Content starts

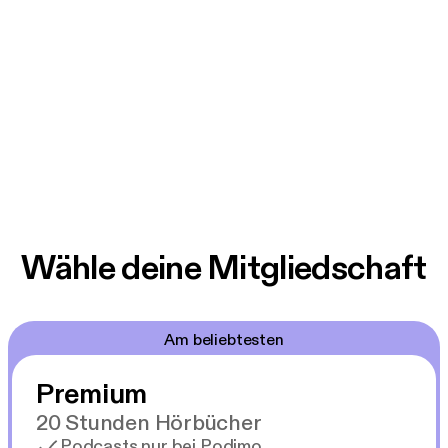
Wähle deine Mitgliedschaft
Am beliebtesten
Premium
20 Stunden Hörbücher
Podcasts nur bei Podimo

Content ends

The material must be returned exactly, with its pictures omitted.

Wähle deine Mitgliedschaft
Am beliebtesten
Premium
20 Stunden Hörbücher
Podcasts nur bei Podimo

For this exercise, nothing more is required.